There is some consensus around the campaign blogosphere this morning–on both the left and the right–that Mitt Romney is giving up so much ground to Newt Gingrich because Romney is in the classic “prevent defense”–the formation that football teams use when they want to prevent long scoring plays to try and run out the clock.
This is a sensible analogy, but probably too kind to Romney’s latest debate performances. Romney’s mind doesn’t seem to be on the play clock, but rather the alarm clock. These debates have been the campaign equivalent of Romney waking up to find that it’s not time for the general election yet, and hitting the snooze button. Part of this stems from the fact that Romney is usually on his game when the subject is Barack Obama, but seems to have lost interest in the reality show spectacles the debates have become.
But it’s time for him to realize that some of the questions that have been tripping him up lately are of general-election concern, and his answers now will show up again later. Romney’s proclivity to stumble over questions at first and then prepare better answers to them in the future would make for good practice–60 years ago. But now, every moment is watched by many and recorded for those who didn’t watch. (The DNC already has an ad up this morning based on Romney’s unsteady response to a question about releasing his tax returns last night.)
Sometimes Romney is well prepared for questions. A good example from last night’s debate was when he scolded Gingrich for allotting himself partial credit for some of Ronald Reagan’s accomplishments. Romney pointed out, correctly, that Gingrich’s name appears once in Reagan’s diaries–and it is to dismiss an idea of Gingrich’s. (Reagan wrote: “Newt Gingrich has a proposal for freezing the budget at the 1983 level. It’s a tempting idea except that it would cripple our defense program. And if we make an exception on that every special interest group will be asking for the same.”)

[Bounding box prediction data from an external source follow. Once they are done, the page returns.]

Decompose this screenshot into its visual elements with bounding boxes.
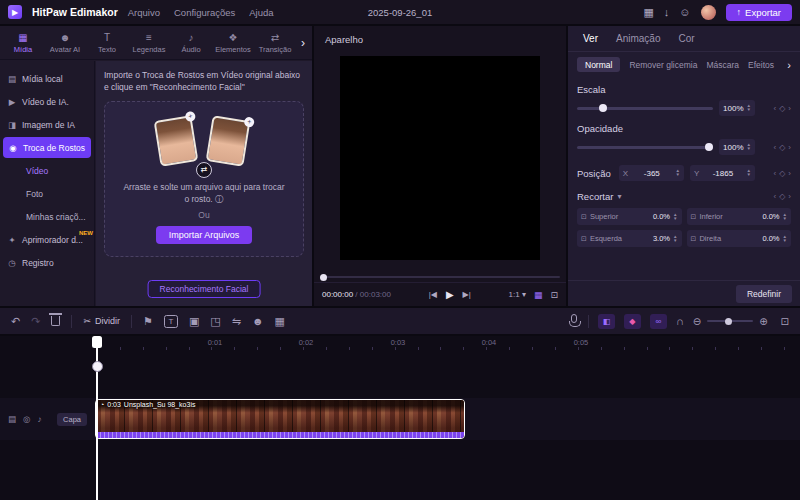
keyframe-toggle-icon[interactable]: ◧ bbox=[598, 314, 615, 329]
track-options-icon[interactable]: ▤ bbox=[8, 414, 16, 424]
zoom-out-icon[interactable]: ⊖ bbox=[693, 316, 701, 327]
mirror-icon[interactable]: ⇋ bbox=[232, 315, 241, 328]
microphone-icon[interactable] bbox=[571, 314, 577, 323]
video-clip[interactable]: ◔ 0:03 Unsplash_Su 98_ko3is bbox=[95, 399, 465, 439]
tab-animacao[interactable]: Animação bbox=[616, 33, 660, 44]
track-mute-icon[interactable]: ♪ bbox=[37, 414, 41, 424]
crop-bottom-stepper[interactable] bbox=[783, 213, 787, 221]
preview-scrubber[interactable] bbox=[320, 276, 560, 278]
keyframe-icon[interactable]: ◇ bbox=[779, 192, 785, 201]
opacity-slider-handle[interactable] bbox=[705, 143, 713, 151]
subtab-efeitos[interactable]: Efeitos bbox=[748, 60, 774, 70]
zoom-ratio-dropdown[interactable]: 1:1 ▾ bbox=[509, 290, 526, 299]
file-dropzone[interactable]: + + ⇄ Arraste e solte um arquivo aqui pa… bbox=[104, 101, 304, 257]
keyframe-prev-icon[interactable]: ‹ bbox=[774, 104, 777, 113]
zoom-in-icon[interactable]: ⊕ bbox=[759, 316, 767, 327]
menu-arquivo[interactable]: Arquivo bbox=[128, 7, 160, 18]
crop-right-stepper[interactable] bbox=[783, 235, 787, 243]
sidebar-item-troca-de-rostos[interactable]: ◉ Troca de Rostos bbox=[3, 137, 91, 158]
sidebar-subitem-foto[interactable]: Foto bbox=[0, 183, 94, 204]
keyframe-icon[interactable]: ◇ bbox=[779, 104, 785, 113]
reset-button[interactable]: Redefinir bbox=[736, 285, 792, 303]
fullscreen-icon[interactable]: ⊡ bbox=[550, 290, 558, 300]
export-button[interactable]: ↑ Exportar bbox=[726, 4, 792, 21]
menu-configuracoes[interactable]: Configurações bbox=[174, 7, 235, 18]
tab-midia[interactable]: ▦ Mídia bbox=[2, 32, 44, 54]
keyframe-prev-icon[interactable]: ‹ bbox=[774, 192, 777, 201]
tab-cor[interactable]: Cor bbox=[678, 33, 694, 44]
next-frame-icon[interactable]: ▶| bbox=[463, 290, 471, 299]
crop-left-field[interactable]: ⊡ Esquerda 3.0% bbox=[577, 230, 682, 247]
opacity-stepper[interactable] bbox=[747, 143, 751, 151]
delete-icon[interactable] bbox=[51, 316, 60, 326]
grid-icon[interactable]: ▦ bbox=[534, 290, 543, 300]
position-y-stepper[interactable] bbox=[747, 169, 751, 177]
scale-stepper[interactable] bbox=[747, 104, 751, 112]
subtab-remover[interactable]: Remover glicemia bbox=[629, 60, 697, 70]
redo-icon[interactable]: ↷ bbox=[31, 315, 40, 328]
face-recognition-button[interactable]: Reconhecimento Facial bbox=[148, 280, 261, 298]
tab-transicao[interactable]: ⇄ Transição bbox=[254, 32, 296, 54]
sidebar-item-registro[interactable]: ◷ Registro bbox=[0, 252, 94, 273]
sticker-icon[interactable]: ▦ bbox=[274, 315, 284, 328]
tab-ver[interactable]: Ver bbox=[583, 33, 598, 44]
crop-top-field[interactable]: ⊡ Superior 0.0% bbox=[577, 208, 682, 225]
import-files-button[interactable]: Importar Arquivos bbox=[156, 226, 253, 244]
scale-slider[interactable] bbox=[577, 107, 713, 110]
position-x-field[interactable]: X-365 bbox=[619, 165, 684, 181]
tab-elementos[interactable]: ❖ Elementos bbox=[212, 32, 254, 54]
tab-legendas[interactable]: ≡ Legendas bbox=[128, 32, 170, 54]
zoom-slider-handle[interactable] bbox=[725, 318, 732, 325]
scrubber-handle[interactable] bbox=[320, 274, 327, 281]
collapse-icon[interactable]: ▾ bbox=[617, 192, 621, 201]
sidebar-item-aprimorador[interactable]: ✦ Aprimorador d... NEW bbox=[0, 229, 94, 250]
scale-value-field[interactable]: 100% bbox=[719, 100, 755, 116]
crop-right-field[interactable]: ⊡ Direita 0.0% bbox=[687, 230, 792, 247]
user-avatar[interactable] bbox=[701, 5, 716, 20]
scale-slider-handle[interactable] bbox=[599, 104, 607, 112]
add-text-icon[interactable]: T bbox=[164, 315, 178, 328]
crop-left-stepper[interactable] bbox=[673, 235, 677, 243]
keyframe-next-icon[interactable]: › bbox=[788, 143, 791, 152]
keyframe-icon[interactable]: ◇ bbox=[779, 169, 785, 178]
opacity-slider[interactable] bbox=[577, 146, 713, 149]
sidebar-subitem-video[interactable]: Vídeo bbox=[0, 160, 94, 181]
subtab-mascara[interactable]: Máscara bbox=[706, 60, 739, 70]
track-label[interactable]: Capa bbox=[57, 413, 87, 426]
video-canvas[interactable] bbox=[340, 56, 540, 260]
keyframe-prev-icon[interactable]: ‹ bbox=[774, 143, 777, 152]
magnet-icon[interactable]: ∩ bbox=[676, 315, 684, 327]
subtabs-more-icon[interactable]: › bbox=[787, 59, 791, 71]
playhead[interactable] bbox=[92, 336, 102, 500]
pip-icon[interactable]: ◳ bbox=[210, 315, 220, 328]
sidebar-subitem-minhas-criacoes[interactable]: Minhas criaçõ... bbox=[0, 206, 94, 227]
tab-avatar-ai[interactable]: ☻ Avatar AI bbox=[44, 32, 86, 54]
position-x-stepper[interactable] bbox=[675, 169, 679, 177]
record-toggle-icon[interactable]: ◆ bbox=[624, 314, 641, 329]
ribbon-more-icon[interactable]: › bbox=[301, 36, 310, 50]
split-button[interactable]: ✂ Dividir bbox=[83, 316, 120, 326]
crop-top-stepper[interactable] bbox=[673, 213, 677, 221]
crop-section-header[interactable]: Recortar ▾ ‹ ◇ › bbox=[568, 191, 800, 202]
play-icon[interactable]: ▶ bbox=[446, 289, 454, 300]
keyframe-next-icon[interactable]: › bbox=[788, 192, 791, 201]
link-toggle-icon[interactable]: ∞ bbox=[650, 314, 667, 329]
sidebar-item-video-ia[interactable]: ▶ Vídeo de IA. bbox=[0, 91, 94, 112]
tab-texto[interactable]: T Texto bbox=[86, 32, 128, 54]
workspace-icon[interactable]: ▦ bbox=[643, 6, 653, 19]
previous-frame-icon[interactable]: |◀ bbox=[429, 290, 437, 299]
support-icon[interactable]: ☺ bbox=[679, 6, 690, 18]
keyframe-next-icon[interactable]: › bbox=[788, 104, 791, 113]
zoom-slider[interactable] bbox=[707, 320, 753, 322]
download-icon[interactable]: ↓ bbox=[664, 6, 670, 18]
menu-ajuda[interactable]: Ajuda bbox=[249, 7, 273, 18]
face-effect-icon[interactable]: ☻ bbox=[252, 315, 264, 327]
subtab-normal[interactable]: Normal bbox=[577, 57, 620, 72]
tab-audio[interactable]: ♪ Áudio bbox=[170, 32, 212, 54]
keyframe-prev-icon[interactable]: ‹ bbox=[774, 169, 777, 178]
fit-timeline-icon[interactable]: ⊡ bbox=[781, 316, 789, 327]
position-y-field[interactable]: Y-1865 bbox=[690, 165, 755, 181]
track-visibility-icon[interactable]: ◎ bbox=[23, 414, 30, 424]
sidebar-item-imagem-ia[interactable]: ◨ Imagem de IA bbox=[0, 114, 94, 135]
sidebar-item-midia-local[interactable]: ▤ Mídia local bbox=[0, 68, 94, 89]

But moments of Romney’s unpreparedness leave a mark. Are voters more concerned with what Reagan said in private about Gingrich or of the emerging reputation of Romney as a tycoon with something to hide? So which question should he prioritize? There are numerous football analogies he’s inviting, including the “prevent defense” comparison. But you could also say Romney is like the wide receiver who looks downfield before he catches the ball, only to drop it. Or the team that will play their most important game two weeks from now, so they forget about this week’s opponent.
Whatever your preferred analogy, Gingrich’s rise in the polls makes one thing clear: Romney’s strategy of “playing it safe” has become far too risky.